Admirado por colegas como Jean-Luc Godard, Raoul Ruiz e Carlos Reichenbach, Moullet é dono de uma obra que brinca com os gêneros e convenções de modo bastante criativo, o que já lhe valeu prêmios em festivais como Cannes e Berlim. Entre seus filmes, destacam-se Brigitte et Brigitte (66), com participação de cineastas como Claude Chabrol, Éric Rohmer e Samuel Fuller; um autêntico filme B (Les Contrebandières, 1967), um western psicológico com o mítico ator Jean-Pierre Léaud (Une Aventure de Billy le Kid, 1971, nunca lançado na França, mas de boa circulação no exterior) e uma paródia de dramas românticos (Anatomie d'un Rapport, 1975, co-dirigido com a sua esposa Antonieta Pizzorno, ficção documental sobre a sexualidade de um casal logo após 1968, estrelado pelo próprio Moullet, Christine Hebert e Antonietta Pizzorno).

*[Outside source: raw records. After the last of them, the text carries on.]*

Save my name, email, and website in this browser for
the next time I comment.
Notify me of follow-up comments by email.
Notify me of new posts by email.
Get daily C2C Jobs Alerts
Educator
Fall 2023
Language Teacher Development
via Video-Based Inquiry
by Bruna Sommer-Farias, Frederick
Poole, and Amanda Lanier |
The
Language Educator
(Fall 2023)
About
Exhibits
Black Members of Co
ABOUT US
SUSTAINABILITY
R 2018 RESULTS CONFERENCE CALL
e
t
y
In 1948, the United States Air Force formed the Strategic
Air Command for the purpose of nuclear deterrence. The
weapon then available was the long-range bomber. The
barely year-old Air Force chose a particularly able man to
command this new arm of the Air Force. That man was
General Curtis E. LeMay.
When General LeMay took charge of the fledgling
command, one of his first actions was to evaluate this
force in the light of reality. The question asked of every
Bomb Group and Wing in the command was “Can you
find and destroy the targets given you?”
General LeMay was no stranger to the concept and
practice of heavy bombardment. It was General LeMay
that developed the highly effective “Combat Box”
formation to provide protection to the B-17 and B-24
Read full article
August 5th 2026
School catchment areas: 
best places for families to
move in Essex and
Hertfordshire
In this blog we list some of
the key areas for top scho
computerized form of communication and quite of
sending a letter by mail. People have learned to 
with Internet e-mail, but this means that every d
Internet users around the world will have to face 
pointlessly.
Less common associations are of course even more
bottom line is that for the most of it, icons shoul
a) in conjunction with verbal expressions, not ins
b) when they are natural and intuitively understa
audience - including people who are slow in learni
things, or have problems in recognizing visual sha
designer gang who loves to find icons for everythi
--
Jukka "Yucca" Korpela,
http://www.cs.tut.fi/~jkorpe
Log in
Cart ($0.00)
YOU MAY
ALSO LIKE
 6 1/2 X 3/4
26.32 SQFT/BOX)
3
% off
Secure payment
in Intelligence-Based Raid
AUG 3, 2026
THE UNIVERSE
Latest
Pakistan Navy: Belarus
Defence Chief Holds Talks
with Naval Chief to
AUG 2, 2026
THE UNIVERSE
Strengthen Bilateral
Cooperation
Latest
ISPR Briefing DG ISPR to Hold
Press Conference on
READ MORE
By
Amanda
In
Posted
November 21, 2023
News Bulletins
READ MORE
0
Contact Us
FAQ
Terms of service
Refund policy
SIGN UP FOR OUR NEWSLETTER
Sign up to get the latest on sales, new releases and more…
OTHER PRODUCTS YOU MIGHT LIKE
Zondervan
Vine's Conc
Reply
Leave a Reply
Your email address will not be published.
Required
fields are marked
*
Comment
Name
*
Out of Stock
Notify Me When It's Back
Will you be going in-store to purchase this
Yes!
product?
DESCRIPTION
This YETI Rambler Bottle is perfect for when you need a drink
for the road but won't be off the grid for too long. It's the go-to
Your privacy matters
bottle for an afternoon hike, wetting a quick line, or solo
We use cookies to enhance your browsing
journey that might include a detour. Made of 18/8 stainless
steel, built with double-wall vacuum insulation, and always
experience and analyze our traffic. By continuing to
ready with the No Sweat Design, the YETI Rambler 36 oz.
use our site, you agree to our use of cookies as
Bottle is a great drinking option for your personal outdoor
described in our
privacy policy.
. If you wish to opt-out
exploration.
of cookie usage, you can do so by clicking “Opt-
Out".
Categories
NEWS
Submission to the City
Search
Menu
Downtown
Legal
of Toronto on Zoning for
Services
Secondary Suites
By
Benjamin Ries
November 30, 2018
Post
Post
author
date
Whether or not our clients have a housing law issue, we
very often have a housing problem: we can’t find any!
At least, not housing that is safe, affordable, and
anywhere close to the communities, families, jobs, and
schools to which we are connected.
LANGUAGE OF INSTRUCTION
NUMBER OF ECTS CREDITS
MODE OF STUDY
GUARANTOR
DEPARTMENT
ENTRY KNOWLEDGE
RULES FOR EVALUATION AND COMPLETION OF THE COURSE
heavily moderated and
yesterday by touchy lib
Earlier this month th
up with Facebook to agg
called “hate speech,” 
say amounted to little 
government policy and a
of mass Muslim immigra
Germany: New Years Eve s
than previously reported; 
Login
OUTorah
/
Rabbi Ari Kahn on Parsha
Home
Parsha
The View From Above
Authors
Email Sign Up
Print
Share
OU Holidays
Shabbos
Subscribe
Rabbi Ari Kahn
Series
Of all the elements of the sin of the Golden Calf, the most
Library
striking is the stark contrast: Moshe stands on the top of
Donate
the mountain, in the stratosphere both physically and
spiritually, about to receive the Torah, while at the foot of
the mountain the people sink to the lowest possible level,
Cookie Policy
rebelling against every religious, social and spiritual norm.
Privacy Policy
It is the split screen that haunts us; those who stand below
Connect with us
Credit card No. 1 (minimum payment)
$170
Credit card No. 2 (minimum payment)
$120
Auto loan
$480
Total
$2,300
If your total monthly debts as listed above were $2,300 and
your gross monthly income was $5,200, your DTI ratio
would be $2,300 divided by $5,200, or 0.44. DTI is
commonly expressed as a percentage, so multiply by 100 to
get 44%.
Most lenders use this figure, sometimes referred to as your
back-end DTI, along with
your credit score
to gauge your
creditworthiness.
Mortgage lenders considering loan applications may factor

A partir dos anos 1980, Moullet inicia uma produção de curtas-metragens de humor, realizados entre as filmagens de seus longas. Em 2000, o curta Le Systeme Zsygmondy foi premiado no Festival de Cannes, onde, em 1979, Genèse d'un Repas havia sido laureado.
O próprio Moullet vem ao Brasil durante a mostra, participando de conversas nas três cidades por onde passa. No CCBB de Brasília, a retrospectiva começa no próximo dia 15 e prossegue até dia 6 de março.